Le nombre de fumeurs en Espagne n’a guère changé ces dernières années. L’usage du tabac est le coupable d’environ 54 000 décès par an dans notre pays et, bien qu’ils connaissent les inconvénients de cette substance, 24 % des Espagnols continuent de fumer. Certaines organisations, comme l’Union européenne (UE) ou le Comité national pour la prévention du tabagisme (CNPT) ont déjà fixé une date pour mettre fin à ce fardeau pour la santé publique : l’année 2040, dans le premier cas, et l’année 2030, Dans une seconde.

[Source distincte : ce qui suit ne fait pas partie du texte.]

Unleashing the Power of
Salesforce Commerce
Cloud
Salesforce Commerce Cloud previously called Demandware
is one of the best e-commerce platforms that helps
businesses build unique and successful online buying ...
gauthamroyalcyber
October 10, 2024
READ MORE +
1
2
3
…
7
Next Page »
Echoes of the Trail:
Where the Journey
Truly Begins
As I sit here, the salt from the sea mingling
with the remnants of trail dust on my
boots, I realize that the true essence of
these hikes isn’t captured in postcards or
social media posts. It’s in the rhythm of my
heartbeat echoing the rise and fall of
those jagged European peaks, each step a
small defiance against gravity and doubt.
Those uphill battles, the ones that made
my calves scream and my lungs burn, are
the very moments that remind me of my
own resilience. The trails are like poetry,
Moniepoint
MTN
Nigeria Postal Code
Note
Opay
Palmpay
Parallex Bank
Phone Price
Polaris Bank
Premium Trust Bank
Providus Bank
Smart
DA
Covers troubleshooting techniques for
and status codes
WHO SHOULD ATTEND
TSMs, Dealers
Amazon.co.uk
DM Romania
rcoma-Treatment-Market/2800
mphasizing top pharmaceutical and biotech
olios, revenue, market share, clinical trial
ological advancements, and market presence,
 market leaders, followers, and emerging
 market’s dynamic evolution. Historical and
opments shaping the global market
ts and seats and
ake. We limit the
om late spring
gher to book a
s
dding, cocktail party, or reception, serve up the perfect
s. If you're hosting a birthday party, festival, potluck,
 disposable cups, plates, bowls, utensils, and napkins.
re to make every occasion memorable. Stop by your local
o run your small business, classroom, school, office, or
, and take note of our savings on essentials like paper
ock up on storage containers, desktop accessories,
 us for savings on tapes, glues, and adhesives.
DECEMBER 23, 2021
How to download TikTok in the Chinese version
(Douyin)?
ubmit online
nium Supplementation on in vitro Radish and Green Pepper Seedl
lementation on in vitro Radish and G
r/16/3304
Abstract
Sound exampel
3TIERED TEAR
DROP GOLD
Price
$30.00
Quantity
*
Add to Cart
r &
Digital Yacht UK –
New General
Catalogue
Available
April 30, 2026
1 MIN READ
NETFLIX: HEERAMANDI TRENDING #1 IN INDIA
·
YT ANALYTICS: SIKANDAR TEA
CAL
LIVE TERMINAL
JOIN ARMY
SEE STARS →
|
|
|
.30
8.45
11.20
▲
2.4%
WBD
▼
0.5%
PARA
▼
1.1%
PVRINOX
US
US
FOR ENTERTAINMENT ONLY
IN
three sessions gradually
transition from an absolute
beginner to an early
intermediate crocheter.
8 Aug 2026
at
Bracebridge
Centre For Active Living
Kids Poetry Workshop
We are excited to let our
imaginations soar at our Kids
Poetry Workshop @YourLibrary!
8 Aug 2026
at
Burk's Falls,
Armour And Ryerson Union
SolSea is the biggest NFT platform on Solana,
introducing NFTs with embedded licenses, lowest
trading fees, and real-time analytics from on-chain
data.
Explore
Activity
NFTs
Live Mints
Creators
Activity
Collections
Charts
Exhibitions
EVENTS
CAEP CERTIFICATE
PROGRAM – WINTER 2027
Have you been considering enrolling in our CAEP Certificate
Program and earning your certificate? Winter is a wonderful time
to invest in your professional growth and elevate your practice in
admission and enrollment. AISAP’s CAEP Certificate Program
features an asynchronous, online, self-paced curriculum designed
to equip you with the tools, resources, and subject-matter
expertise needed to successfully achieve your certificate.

Pour qu’un pays soit considéré comme non-fumeur, le pourcentage de la population qui fume doit être inférieur à 5 %, tel qu’établi par le Réseau européen pour la prévention du tabagisme (ENSP) et l’Organisation mondiale pour la santé et le tabagisme (OMS). Mais l’Espagne va mal. Que devez-vous faire pour vous améliorer ? Les experts s’accordent à dire que le prix du tabac devrait augmenter et que les espaces où il est permis de fumer devraient diminuer, mais tout le monde n’est pas d’accord pour utiliser les alternatives les moins nocives au tabac. Il s’agit de cigarettes électroniques, de tabac chauffé ou de packs de nicotine orale.
Dans Suède ils ont choisi d’entraver l’accès au tabac conventionnel et de privilégier ces alternatives. En conséquence, cette année, ils espèrent devenir le premier pays sans fumée au monde et ont déjà vu leurs taux de cancer du poumon et d’autres maladies liées au tabagisme chuter. Karl Fagerström est un prestigieux psychologue suédois qui a consacré près de 50 ans à la lutte contre le tabac et est connu pour avoir mis au point un test permettant de quantifier l’addiction à cette substance qu’il a nommée d’après lui.
Le spécialiste a participé ce vendredi au congrès de pathologie double organisé à Séville par la Société espagnole de pathologie double (SEPD). Il est intervenu pour sensibiliser sur le rôle du tabagisme dans certains troubles mentaux et sur le potentiel que peuvent avoir des alternatives moins nocives au tabac pour le traitement de ces patients. Une stratégie que l’Espagne ne suit pas aujourd’hui pour résoudre la dépendance au tabacmais que Fagerström lui-même soutient.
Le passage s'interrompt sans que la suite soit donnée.